[To do] Report the lines of the data below that contain the string "incluso".
(Beginning of Data listing)
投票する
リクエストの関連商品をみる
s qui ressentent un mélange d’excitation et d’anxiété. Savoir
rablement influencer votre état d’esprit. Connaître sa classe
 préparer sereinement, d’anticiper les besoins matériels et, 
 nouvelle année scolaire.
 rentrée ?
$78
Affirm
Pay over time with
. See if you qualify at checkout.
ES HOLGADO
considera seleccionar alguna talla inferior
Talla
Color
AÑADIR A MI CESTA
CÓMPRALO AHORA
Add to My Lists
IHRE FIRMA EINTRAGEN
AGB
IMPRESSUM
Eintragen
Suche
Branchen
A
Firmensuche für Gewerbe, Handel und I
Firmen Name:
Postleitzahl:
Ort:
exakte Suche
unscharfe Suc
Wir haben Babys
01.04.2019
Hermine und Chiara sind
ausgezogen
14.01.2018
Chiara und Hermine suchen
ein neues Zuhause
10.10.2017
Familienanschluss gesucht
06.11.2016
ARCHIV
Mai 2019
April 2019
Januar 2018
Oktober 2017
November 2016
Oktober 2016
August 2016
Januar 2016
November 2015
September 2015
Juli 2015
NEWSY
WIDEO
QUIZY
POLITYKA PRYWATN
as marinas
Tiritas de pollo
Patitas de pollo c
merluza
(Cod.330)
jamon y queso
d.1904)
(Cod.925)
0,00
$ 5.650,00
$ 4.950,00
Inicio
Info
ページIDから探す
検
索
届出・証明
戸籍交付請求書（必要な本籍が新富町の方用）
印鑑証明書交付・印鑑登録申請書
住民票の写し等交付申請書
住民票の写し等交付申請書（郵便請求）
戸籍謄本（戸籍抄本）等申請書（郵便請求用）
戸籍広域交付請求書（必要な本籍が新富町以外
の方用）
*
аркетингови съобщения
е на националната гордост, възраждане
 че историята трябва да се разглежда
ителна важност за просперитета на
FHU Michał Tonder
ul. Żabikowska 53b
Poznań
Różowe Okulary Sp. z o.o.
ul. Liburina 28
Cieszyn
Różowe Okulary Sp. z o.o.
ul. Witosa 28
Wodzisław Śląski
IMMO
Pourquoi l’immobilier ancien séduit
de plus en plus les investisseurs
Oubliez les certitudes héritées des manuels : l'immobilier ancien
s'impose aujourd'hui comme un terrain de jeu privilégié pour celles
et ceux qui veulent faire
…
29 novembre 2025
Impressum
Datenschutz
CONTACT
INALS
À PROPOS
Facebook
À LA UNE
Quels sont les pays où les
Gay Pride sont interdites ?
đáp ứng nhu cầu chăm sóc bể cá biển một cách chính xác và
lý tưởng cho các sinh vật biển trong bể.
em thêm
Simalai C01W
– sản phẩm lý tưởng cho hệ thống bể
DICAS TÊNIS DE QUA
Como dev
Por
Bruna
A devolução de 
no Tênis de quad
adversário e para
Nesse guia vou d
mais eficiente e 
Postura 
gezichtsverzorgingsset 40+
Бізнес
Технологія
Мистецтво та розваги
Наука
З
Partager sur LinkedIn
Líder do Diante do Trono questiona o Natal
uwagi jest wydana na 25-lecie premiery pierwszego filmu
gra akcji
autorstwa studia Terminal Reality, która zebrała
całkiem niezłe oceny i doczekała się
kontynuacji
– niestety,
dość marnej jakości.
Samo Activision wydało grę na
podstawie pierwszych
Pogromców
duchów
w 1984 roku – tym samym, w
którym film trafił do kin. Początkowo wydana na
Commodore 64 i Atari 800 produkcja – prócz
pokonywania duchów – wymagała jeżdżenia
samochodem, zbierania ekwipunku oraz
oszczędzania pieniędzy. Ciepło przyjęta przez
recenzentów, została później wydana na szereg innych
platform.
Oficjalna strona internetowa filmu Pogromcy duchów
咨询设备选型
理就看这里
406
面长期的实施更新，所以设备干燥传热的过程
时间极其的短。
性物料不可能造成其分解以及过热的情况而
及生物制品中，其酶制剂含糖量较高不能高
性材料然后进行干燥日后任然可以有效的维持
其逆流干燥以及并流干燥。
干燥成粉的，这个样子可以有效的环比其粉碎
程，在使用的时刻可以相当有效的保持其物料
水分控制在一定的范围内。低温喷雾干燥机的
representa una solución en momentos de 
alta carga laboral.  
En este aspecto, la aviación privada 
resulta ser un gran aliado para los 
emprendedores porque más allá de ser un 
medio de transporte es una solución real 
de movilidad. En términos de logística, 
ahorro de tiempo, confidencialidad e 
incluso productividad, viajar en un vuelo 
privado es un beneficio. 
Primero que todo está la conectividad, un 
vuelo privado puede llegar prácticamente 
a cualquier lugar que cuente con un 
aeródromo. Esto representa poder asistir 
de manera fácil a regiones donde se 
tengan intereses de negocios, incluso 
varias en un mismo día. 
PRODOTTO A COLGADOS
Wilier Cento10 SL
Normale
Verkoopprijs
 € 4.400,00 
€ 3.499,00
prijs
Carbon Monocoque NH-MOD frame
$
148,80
(End of Data listing)
[Expected answer]
incluso productividad, viajar en un vuelo 
tengan intereses de negocios, incluso 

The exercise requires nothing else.